### Work instruction
With respect to the word "mais", report how many lines of the following listing include it. Give nothing but the number.

### Given data
________________________________________

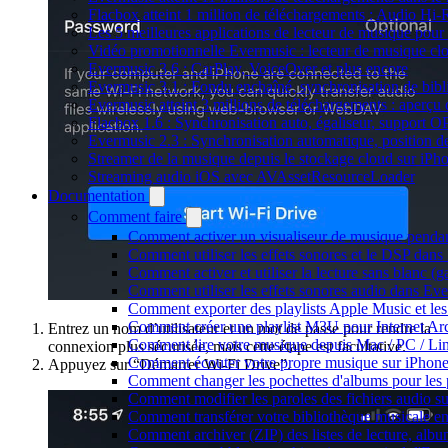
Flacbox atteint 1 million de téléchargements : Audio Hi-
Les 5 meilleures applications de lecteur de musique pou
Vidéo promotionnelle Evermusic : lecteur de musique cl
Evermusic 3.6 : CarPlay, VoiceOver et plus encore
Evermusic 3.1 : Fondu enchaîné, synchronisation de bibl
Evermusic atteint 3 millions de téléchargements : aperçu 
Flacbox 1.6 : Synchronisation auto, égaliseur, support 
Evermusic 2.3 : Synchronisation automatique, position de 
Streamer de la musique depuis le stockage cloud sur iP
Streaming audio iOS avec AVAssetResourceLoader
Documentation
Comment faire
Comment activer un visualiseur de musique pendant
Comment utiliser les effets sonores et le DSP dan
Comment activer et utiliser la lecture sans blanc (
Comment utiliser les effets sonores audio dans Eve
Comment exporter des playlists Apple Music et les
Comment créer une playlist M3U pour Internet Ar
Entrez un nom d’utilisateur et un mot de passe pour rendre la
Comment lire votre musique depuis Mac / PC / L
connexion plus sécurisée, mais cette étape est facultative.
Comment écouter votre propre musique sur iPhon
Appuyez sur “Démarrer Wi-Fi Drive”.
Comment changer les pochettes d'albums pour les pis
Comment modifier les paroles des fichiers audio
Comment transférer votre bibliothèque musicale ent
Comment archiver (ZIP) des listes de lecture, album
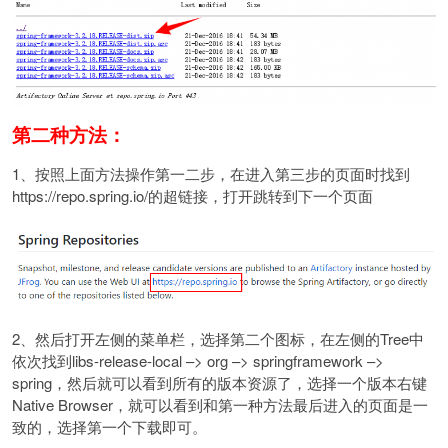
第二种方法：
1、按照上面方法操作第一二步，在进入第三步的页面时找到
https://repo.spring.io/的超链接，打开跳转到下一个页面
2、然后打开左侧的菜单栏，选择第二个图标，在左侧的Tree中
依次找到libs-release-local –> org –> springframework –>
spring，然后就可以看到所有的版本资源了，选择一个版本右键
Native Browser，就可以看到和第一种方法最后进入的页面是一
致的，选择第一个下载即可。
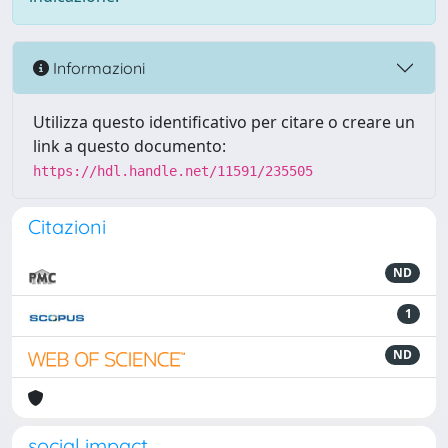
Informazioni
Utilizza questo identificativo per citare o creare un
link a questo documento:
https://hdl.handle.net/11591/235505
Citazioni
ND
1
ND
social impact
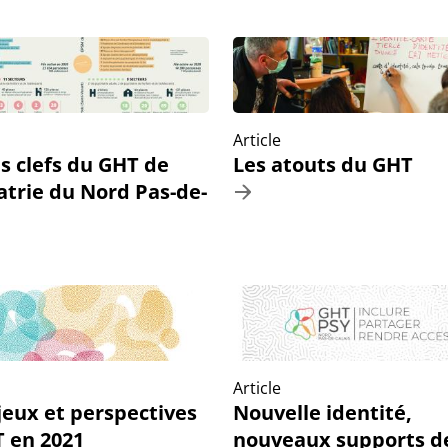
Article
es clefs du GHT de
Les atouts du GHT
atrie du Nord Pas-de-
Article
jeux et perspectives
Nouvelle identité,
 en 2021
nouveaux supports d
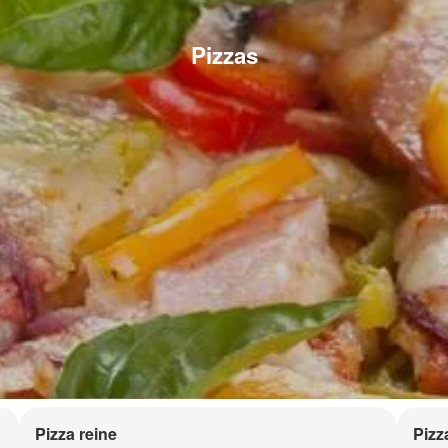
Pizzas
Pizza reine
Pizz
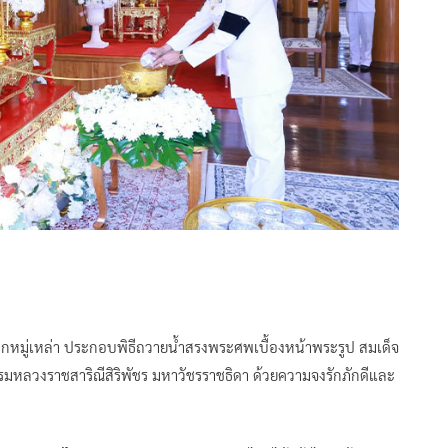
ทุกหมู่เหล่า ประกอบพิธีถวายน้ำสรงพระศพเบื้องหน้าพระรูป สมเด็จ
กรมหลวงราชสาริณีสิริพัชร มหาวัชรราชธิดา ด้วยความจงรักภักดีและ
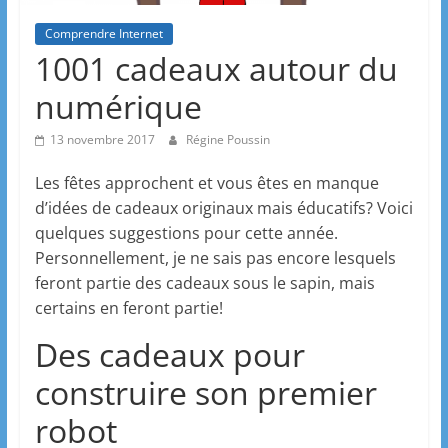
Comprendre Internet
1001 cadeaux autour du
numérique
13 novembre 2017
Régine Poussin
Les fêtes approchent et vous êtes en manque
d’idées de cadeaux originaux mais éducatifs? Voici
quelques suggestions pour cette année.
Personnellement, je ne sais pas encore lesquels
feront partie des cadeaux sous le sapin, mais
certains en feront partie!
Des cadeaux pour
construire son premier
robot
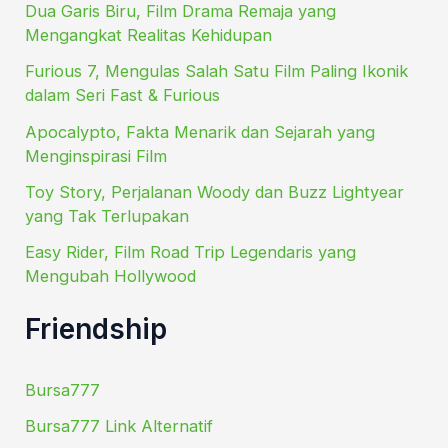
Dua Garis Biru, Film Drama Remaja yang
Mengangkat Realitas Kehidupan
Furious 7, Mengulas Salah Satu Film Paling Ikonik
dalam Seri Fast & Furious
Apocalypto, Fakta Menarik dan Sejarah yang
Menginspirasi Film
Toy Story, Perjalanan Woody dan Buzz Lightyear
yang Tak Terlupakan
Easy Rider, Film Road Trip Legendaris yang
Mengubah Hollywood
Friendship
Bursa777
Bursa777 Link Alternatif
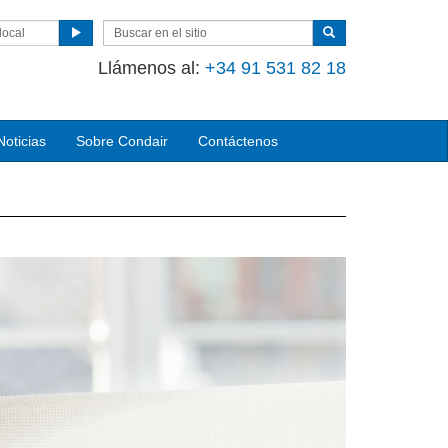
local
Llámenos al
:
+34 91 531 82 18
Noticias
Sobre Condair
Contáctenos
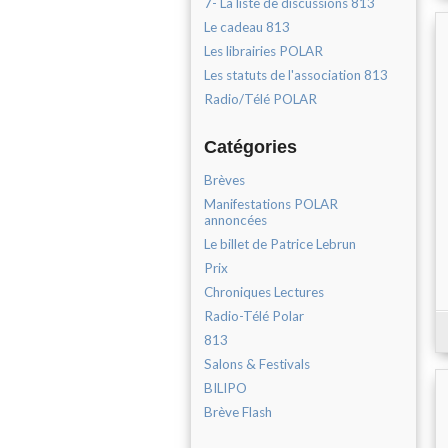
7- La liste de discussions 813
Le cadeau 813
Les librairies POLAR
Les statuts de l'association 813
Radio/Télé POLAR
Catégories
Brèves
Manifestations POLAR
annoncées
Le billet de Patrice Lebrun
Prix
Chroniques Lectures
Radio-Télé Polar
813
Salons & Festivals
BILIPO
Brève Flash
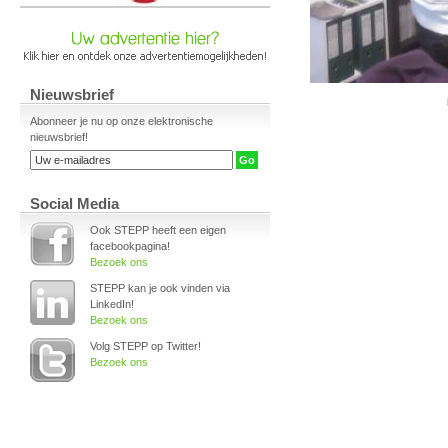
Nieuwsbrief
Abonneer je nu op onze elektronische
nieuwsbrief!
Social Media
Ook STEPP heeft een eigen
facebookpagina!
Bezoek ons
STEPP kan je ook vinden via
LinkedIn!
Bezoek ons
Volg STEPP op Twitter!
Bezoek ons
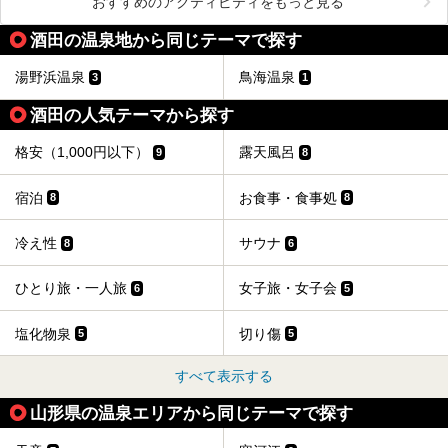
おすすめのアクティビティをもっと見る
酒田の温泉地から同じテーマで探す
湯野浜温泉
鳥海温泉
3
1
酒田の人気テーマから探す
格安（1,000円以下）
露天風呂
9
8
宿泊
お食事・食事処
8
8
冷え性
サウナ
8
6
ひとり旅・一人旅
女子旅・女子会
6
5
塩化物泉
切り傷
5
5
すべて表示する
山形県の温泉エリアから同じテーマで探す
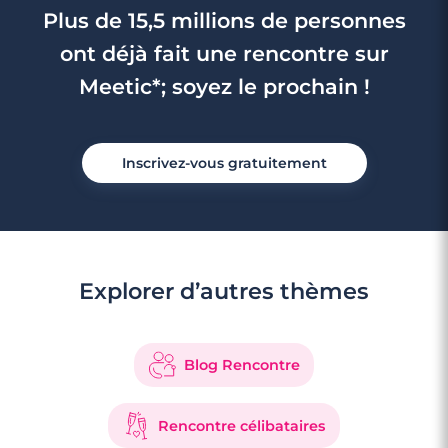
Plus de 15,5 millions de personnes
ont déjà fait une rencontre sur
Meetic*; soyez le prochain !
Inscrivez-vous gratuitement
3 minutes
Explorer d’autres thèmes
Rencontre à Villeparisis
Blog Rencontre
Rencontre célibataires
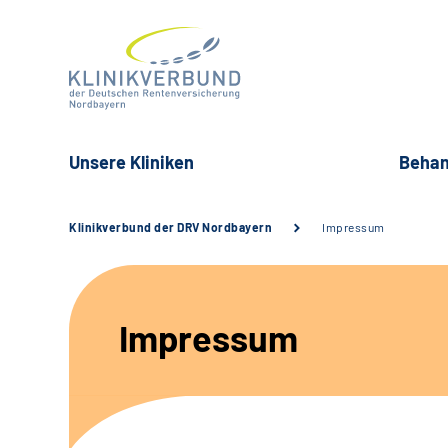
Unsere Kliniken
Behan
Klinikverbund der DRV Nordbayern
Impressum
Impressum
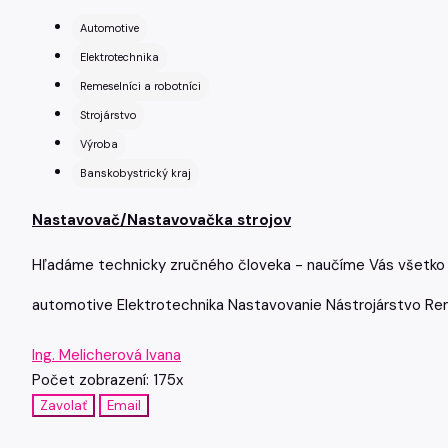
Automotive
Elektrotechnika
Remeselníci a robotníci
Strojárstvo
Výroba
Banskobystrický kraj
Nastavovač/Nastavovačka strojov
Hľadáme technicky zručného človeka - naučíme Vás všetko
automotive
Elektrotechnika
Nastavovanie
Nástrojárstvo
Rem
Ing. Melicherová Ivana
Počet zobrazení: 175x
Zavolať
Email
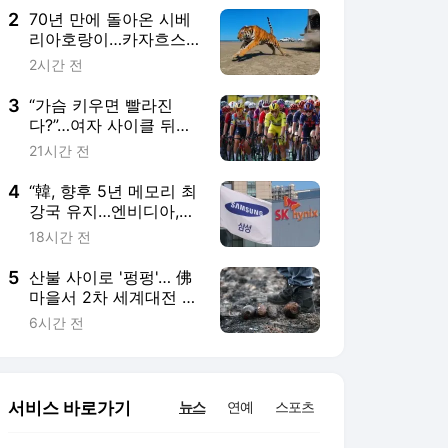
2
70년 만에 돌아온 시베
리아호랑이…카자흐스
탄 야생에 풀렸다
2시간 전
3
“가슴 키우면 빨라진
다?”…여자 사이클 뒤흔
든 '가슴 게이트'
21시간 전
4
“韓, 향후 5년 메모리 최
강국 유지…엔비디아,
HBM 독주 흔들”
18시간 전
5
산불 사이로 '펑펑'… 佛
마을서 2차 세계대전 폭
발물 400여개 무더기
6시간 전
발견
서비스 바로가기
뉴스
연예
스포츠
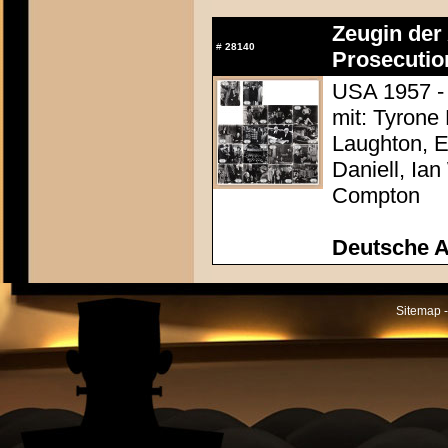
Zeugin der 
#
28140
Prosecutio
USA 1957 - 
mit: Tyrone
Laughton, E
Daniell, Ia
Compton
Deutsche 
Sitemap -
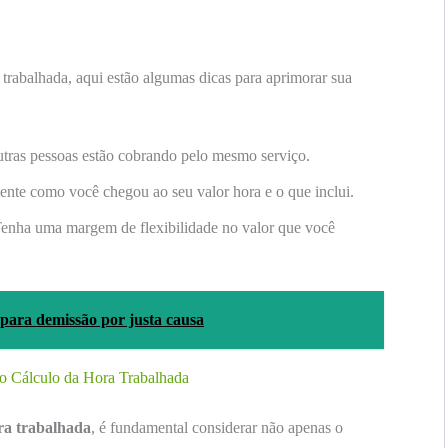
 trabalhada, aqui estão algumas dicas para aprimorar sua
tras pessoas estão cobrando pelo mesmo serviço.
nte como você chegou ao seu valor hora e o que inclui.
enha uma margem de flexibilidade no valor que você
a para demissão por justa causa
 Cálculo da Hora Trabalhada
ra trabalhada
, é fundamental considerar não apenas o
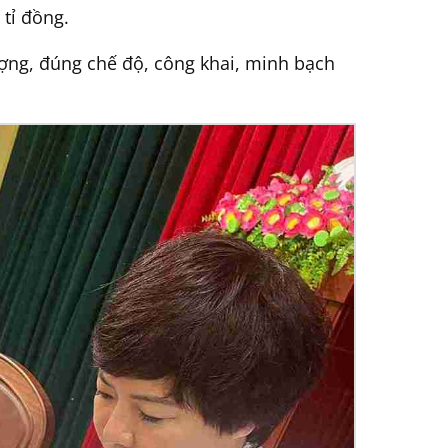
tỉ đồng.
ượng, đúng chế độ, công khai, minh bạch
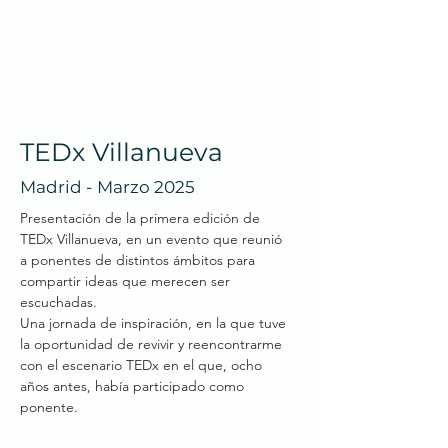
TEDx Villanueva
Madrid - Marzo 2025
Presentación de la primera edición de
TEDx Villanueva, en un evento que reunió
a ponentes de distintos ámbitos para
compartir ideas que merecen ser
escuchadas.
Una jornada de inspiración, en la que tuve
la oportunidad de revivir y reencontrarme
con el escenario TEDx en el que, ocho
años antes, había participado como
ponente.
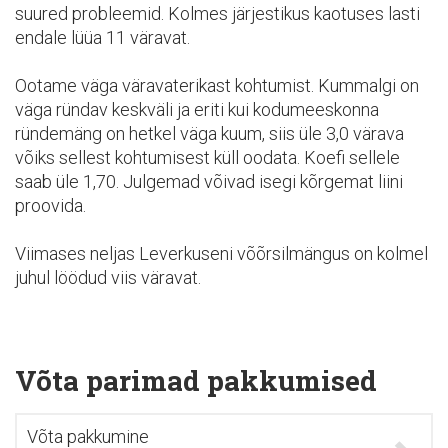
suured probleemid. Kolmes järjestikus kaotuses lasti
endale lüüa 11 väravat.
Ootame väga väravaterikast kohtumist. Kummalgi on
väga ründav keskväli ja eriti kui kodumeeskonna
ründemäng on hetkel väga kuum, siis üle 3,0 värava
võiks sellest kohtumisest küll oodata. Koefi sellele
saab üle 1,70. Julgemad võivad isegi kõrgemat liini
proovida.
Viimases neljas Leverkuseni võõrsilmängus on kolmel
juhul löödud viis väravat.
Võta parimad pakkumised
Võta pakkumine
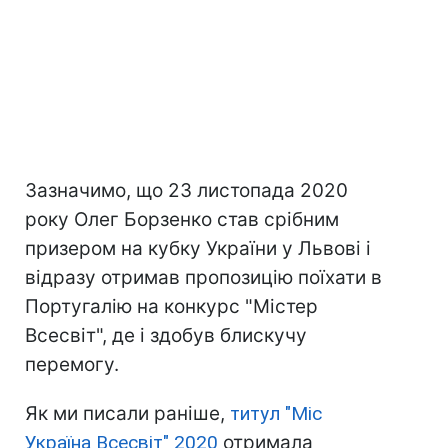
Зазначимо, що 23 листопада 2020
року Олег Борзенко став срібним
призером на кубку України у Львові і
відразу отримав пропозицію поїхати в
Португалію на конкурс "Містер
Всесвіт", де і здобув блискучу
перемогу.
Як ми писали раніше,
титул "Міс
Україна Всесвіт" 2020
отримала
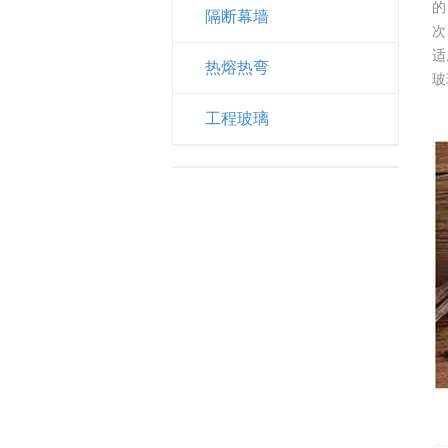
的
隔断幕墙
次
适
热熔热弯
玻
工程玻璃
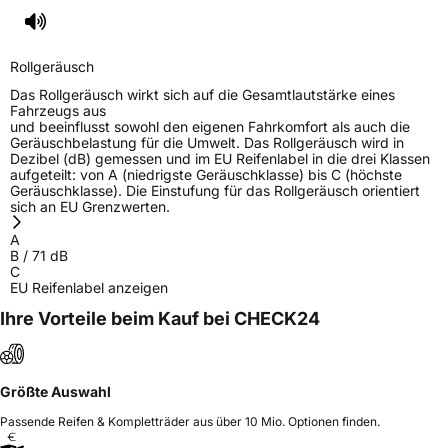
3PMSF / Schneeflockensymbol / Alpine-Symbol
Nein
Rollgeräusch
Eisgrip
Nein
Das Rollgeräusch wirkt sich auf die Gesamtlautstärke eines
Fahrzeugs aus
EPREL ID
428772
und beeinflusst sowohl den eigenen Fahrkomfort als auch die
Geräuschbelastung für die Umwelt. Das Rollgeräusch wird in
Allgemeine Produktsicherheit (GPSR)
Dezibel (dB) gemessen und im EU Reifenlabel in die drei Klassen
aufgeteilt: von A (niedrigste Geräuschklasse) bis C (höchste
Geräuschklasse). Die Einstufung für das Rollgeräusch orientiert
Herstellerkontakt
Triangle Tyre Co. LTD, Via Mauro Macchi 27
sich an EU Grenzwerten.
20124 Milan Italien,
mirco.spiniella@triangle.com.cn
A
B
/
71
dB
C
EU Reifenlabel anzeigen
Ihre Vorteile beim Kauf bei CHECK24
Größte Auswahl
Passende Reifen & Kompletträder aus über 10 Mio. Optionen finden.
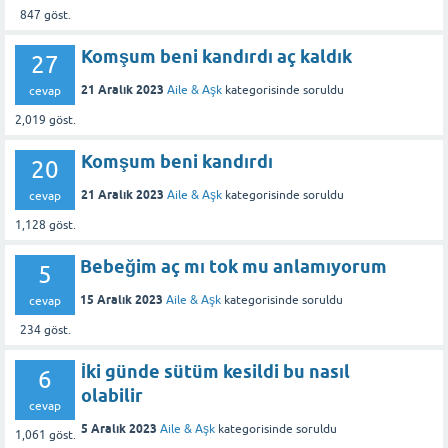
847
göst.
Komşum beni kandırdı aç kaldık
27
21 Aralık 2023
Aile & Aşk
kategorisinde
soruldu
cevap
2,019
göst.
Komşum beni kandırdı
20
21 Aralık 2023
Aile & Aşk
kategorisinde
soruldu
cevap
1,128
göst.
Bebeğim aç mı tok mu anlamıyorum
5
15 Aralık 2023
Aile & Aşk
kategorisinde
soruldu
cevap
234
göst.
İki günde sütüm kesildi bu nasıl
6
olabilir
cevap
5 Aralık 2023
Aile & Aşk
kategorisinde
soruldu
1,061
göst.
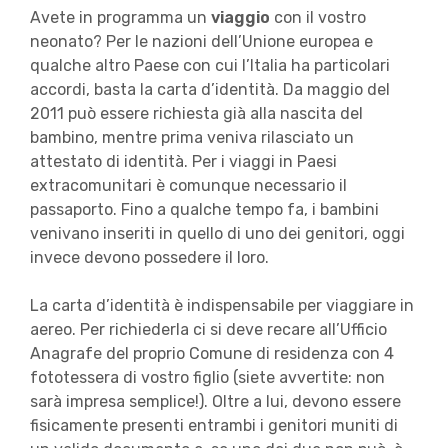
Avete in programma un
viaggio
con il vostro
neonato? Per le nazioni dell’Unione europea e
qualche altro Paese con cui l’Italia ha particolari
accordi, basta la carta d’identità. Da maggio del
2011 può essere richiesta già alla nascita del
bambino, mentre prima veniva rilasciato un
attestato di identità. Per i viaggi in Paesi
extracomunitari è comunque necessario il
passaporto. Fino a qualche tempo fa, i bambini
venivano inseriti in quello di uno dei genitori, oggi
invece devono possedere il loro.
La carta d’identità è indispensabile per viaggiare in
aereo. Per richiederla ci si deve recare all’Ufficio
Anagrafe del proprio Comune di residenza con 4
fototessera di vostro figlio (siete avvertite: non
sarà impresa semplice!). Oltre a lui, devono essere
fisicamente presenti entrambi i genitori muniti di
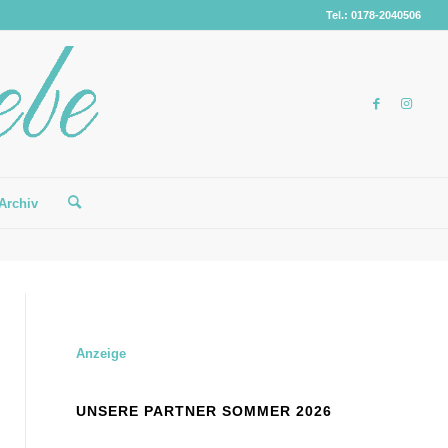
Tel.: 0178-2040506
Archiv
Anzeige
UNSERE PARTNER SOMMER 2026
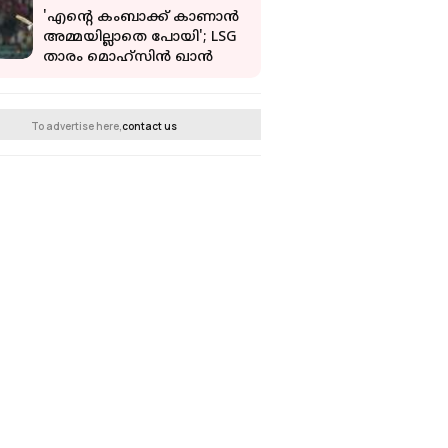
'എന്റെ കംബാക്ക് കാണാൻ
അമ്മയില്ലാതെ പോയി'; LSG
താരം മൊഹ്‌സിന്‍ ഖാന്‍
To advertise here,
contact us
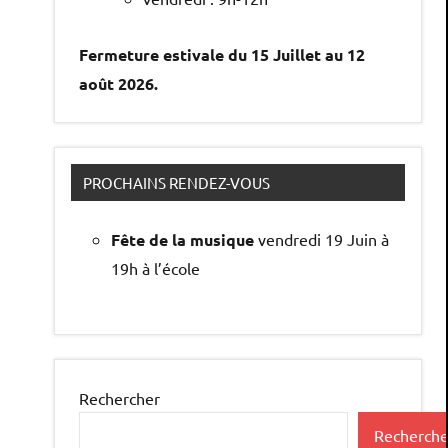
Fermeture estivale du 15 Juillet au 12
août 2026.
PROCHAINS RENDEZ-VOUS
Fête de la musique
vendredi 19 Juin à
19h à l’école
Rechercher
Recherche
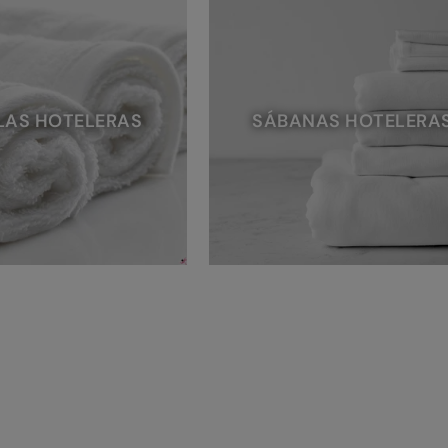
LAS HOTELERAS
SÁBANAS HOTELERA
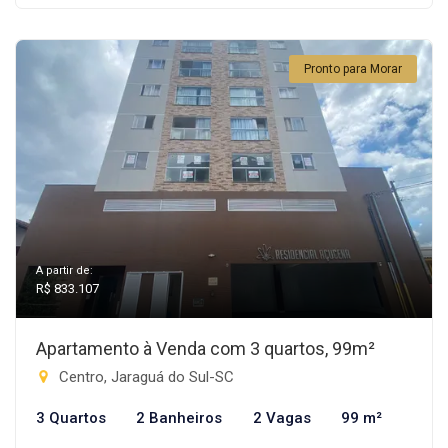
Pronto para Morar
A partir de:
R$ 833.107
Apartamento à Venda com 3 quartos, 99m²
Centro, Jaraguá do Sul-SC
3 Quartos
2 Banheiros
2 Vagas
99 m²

________________________________________

### Task result
3